# Hand cleaning



## FishingMedic (Sep 27, 2007)

next time you have grease, oil, or even fish on your hands try a lil dab of toothpaste. It cuts grease better than most auto part store cleaners AND leaves ya hands smellin' good:letsdrink


----------



## mpmorr (Oct 3, 2007)

Works like a champ for getting rid of fish smell too.


----------



## Shiznik (Feb 24, 2008)

Now I gotta go fishing so I can see how good it works! Great idea, I bet it does work good! Thanks!


----------



## konz (Oct 1, 2007)

I started using toothpaste a while ago, it works great. Although if you buy the kind with 24 hour protection, you can feel the film on your hands.


----------



## Captain WhupAss (Nov 8, 2007)

I bought one of those stainless steel "Wonder" bars to eliminate fish smell from my hands, and I'm still wondering why. I'll give the toothpaste a try.. thx.


----------



## HighCotton (Oct 2, 2007)

Fresh lemon juice or soap fish also works to get fish stank off hands.


----------



## FenderBender (Oct 2, 2007)

> *mpmorr (4/18/2008)*Works like a champ for getting rid of fish smell too.


Why would anyone want to get rid of that sweet nectar-like ambrosia?

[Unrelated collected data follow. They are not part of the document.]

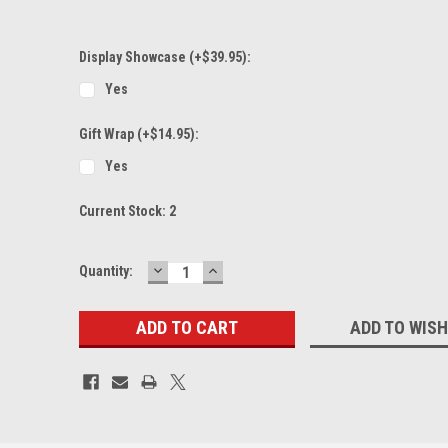
Display Showcase (+$39.95):
Yes
Gift Wrap (+$14.95):
Yes
Current Stock:
2
DECREASE
INCREASE
Quantity:
QUANTITY:
QUANTITY:
ADD TO WISH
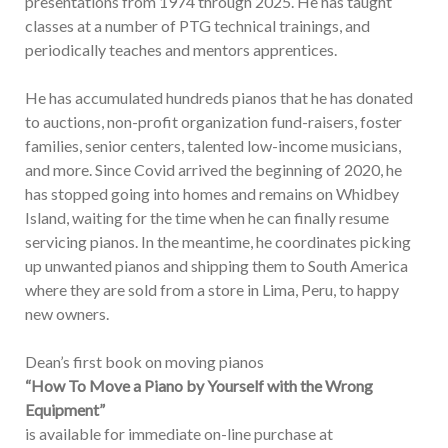
presentations from 1974 through 2025. He has taught
classes at a number of PTG technical trainings, and
periodically teaches and mentors apprentices.
He has accumulated hundreds pianos that he has donated
to auctions, non-profit organization fund-raisers, foster
families, senior centers, talented low-income musicians,
and more. Since Covid arrived the beginning of 2020, he
has stopped going into homes and remains on Whidbey
Island, waiting for the time when he can finally resume
servicing pianos. In the meantime, he coordinates picking
up unwanted pianos and shipping them to South America
where they are sold from a store in Lima, Peru, to happy
new owners.
Dean’s first book on moving pianos
“How To Move a Piano by Yourself with the Wrong
Equipment”
is available for immediate on-line purchase at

I think its the key to my sucess with the ladies! :letsparty


----------



## Reel Twiztid (Apr 8, 2008)

We use mustardor vanilla extract for fish smell. It's eliminates the smell completely.Careful with the vanilla though...it'll make you hungry...LOL 

Will definitely give the tooth paste a shot.


----------



## JackFlorida (May 5, 2008)

This forum has become a daily must for me--I've never heard of anyone using toothpaste as a hand cleaner deodorizer; however, I have used it as a cleaner on various items so I bet it works... Will try it soon, I hope... Thanks for the post.


----------



## riptide2250 (Jan 2, 2008)

never thought of using toothpaste,I'll give it a try ,thanks.:clap


----------